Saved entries
______
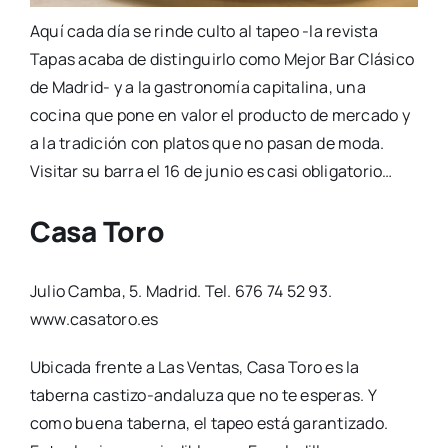
Aquí cada día se rinde culto al tapeo -la revista
Tapas acaba de distinguirlo como Mejor Bar Clásico
de Madrid- y a la gastronomía capitalina, una
cocina que pone en valor el producto de mercado y
a la tradición con platos que no pasan de moda.
Visitar su barra el 16 de junio es casi obligatorio…
Casa Toro
Julio Camba, 5. Madrid. Tel. 676 74 52 93.
www.casatoro.es
Ubicada frente a Las Ventas, Casa Toro es la
taberna castizo-andaluza que no te esperas. Y
como buena taberna, el tapeo está garantizado.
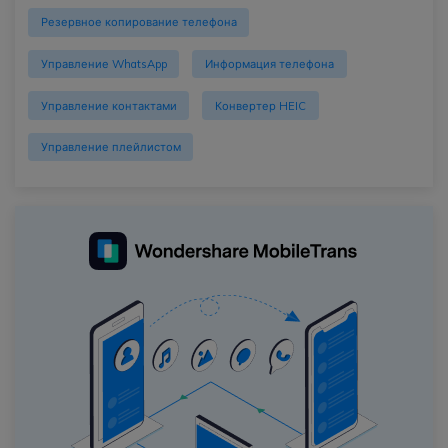
Резервное копирование телефона
Управление WhatsApp
Информация телефона
Управление контактами
Конвертер HEIC
Управление плейлистом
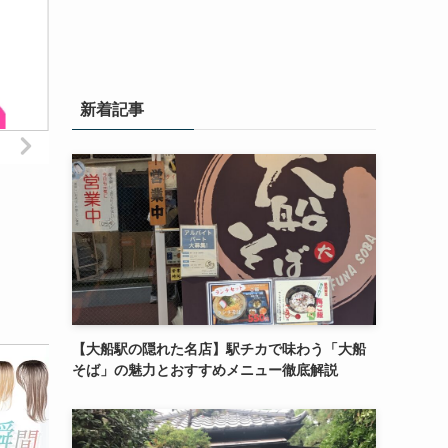
新着記事
【大船駅の隠れた名店】駅チカで味わう「大船
そば」の魅力とおすすめメニュー徹底解説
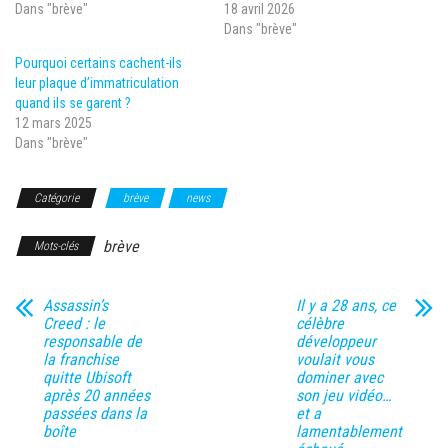
Dans "brève"
18 avril 2026
Dans "brève"
Pourquoi certains cachent-ils
leur plaque d’immatriculation
quand ils se garent ?
12 mars 2025
Dans "brève"
Catégorie
brève
news
brève
Mots-clés
Assassin’s
Il y a 28 ans, ce
Creed : le
célèbre
responsable de
développeur
la franchise
voulait vous
quitte Ubisoft
dominer avec
après 20 années
son jeu vidéo…
passées dans la
et a
boîte
lamentablement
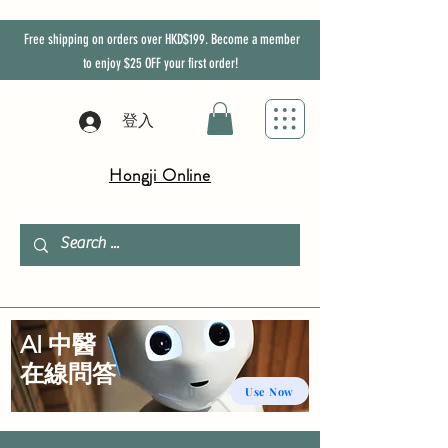
Free shipping on orders over HKD$199. Become a member
to enjoy
$25
OFF
your first order!
登入
Hongji Online
AI 中醫
​在線問答
Use Now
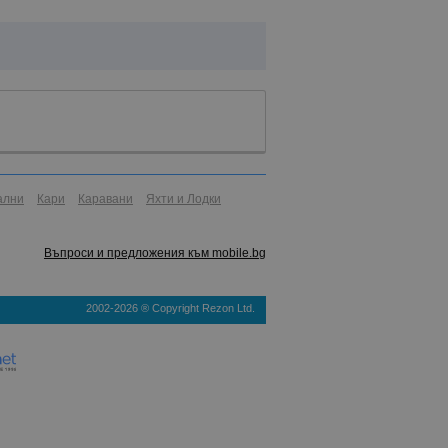
ални
Кари
Каравани
Яхти и Лодки
Въпроси и предложения към mobile.bg
2002-2026 ® Copyright Rezon Ltd.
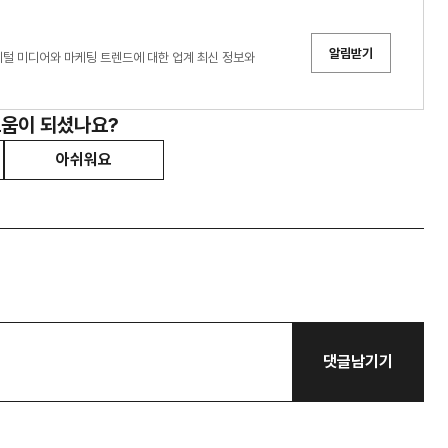
알림받기
디어는 디지털 미디어와 마케팅 트렌드에 대한 업계 최신 정보와
도움이 되셨나요?
아쉬워요
댓글남기기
______
What you are asked to do: Exactly the lines from the one with "dominer avec" through the end of the records should be written out, and only those. Pictures do not belong in the copy.

Result below:
dominer avec
après 20 années
son jeu vidéo…
passées dans la
et a
boîte
lamentablement
Free shipping on orders over HKD$199. Become a member
to enjoy
$25
OFF
your first order!
登入
Hongji Online
AI 中醫
​在線問答
Use Now
ални
Кари
Каравани
Яхти и Лодки
Въпроси и предложения към mobile.bg
2002-2026 ® Copyright Rezon Ltd.
알림받기
디어는 디지털 미디어와 마케팅 트렌드에 대한 업계 최신 정보와
도움이 되셨나요?
아쉬워요
댓글남기기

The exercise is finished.